Du tritium made in Canada boostant le UK aux quicklabs critiques à Los Alamos, de la maintenance robot XXL asiatique aux records de température plasma, la filière ne tiendra pas par le miracle du chiffre, mais par la rapidité du consensus, de l’éducation et de la correction collective.
Automne 2025 : ITER reçoit son composant le plus colossal, le quicklab tritium de Los Alamos documente chaque scenario sur dashboard citoyen, et la supply chain européenne/US/Chine se construit à coups de formation en boucle, consensus local et feedback immédiat. L’âge d’or de la fusion, ce n’est plus le record, c’est la traçabilité collective.

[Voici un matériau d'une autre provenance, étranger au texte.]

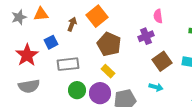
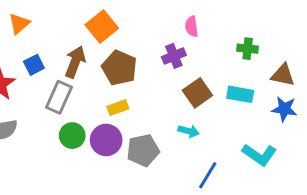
orange triangle: (41, 14) -> (19, 24), turned -35
brown arrow: (72, 24) -> (75, 62), moved, size x1.5
gray rectangle: (68, 64) -> (59, 97), turned -60
yellow rectangle: (108, 71) -> (118, 108), turned -64

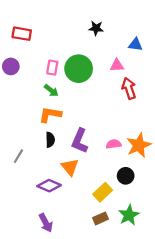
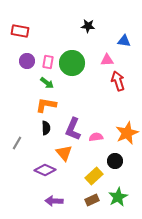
purple circle: (11, 66) -> (27, 61), moved
pink semicircle: (114, 144) -> (96, 137), moved
purple arrow: (46, 223) -> (54, 201), moved, turned 120

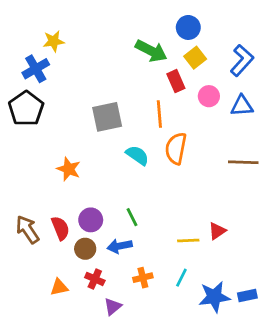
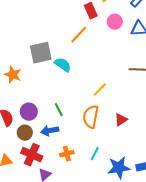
orange line: (159, 114) -> (79, 35), turned 48
gray square: (107, 117) -> (41, 53), moved
orange semicircle: (176, 148) -> (91, 117), moved
yellow line: (188, 240) -> (100, 90), moved, turned -42
red cross: (95, 279) -> (32, 155), size x1.5

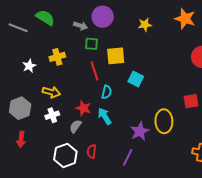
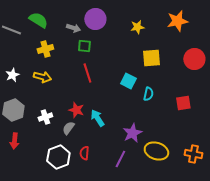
orange star: (185, 19) -> (177, 21), turned -30
yellow square: (116, 56) -> (151, 58), moved
yellow cross: (57, 57) -> (45, 49), moved
white star: (29, 66) -> (12, 75), moved
yellow arrow: (51, 92) -> (42, 77), moved
cyan semicircle: (107, 92) -> (148, 94), moved
yellow ellipse: (164, 121) -> (156, 151), moved, turned -70

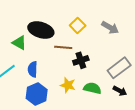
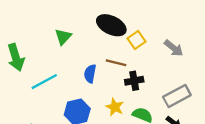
black ellipse: (41, 30) -> (111, 25), moved
green triangle: (19, 43) -> (63, 37), moved, turned 35
blue semicircle: (33, 69) -> (90, 74), moved

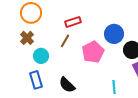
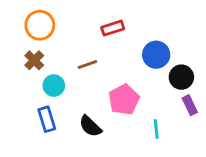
red rectangle: (73, 22) -> (113, 28), moved
brown line: (65, 41) -> (87, 64), turned 40
pink pentagon: (93, 52) -> (124, 100), moved

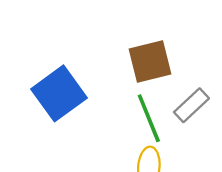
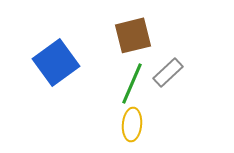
green line: (149, 118) -> (132, 83), turned 45

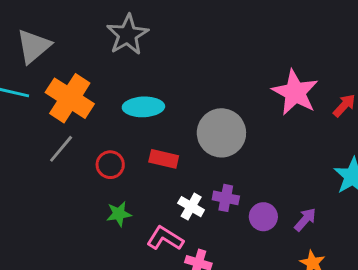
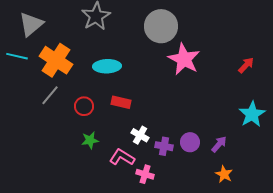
pink star: (295, 92) -> (184, 59), moved
gray circle: (221, 133) -> (161, 26), moved
purple cross: (226, 198) -> (164, 146), moved

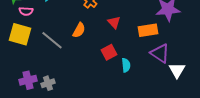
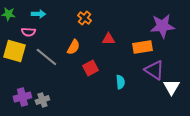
pink semicircle: (26, 11) -> (28, 32), moved
red triangle: (114, 22) -> (108, 39), turned -48
red square: (109, 52) -> (90, 68), moved

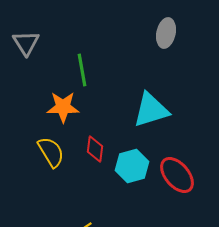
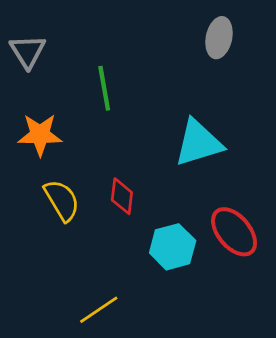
orange star: (63, 107) -> (40, 135), moved
cyan hexagon: (132, 166) -> (173, 247), moved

Du plus gros transport nucléaire ITER au quicklab tritium audité à Los Alamos, la fusion de 2025 n’est plus une image de boardroom : c’est l’irruption de la traçabilité locale, du consentement live, et de la formation critique de chaque scénario de maintenance, du quartier au globe.
La fusion nucléaire ne se résume plus à la promesse d’un miracle qui sauverait la planète « one-shot ». Entre 180 millions de degrés au labo chinois, quicklabs tritium critiques aux USA, méga-transport du cœur ITER en Europe… le secteur vit sa première décade où l’essentiel se gagne dans la traçabilité, la rapidité de l’audit et l’inclusion des feedbacks citoyens.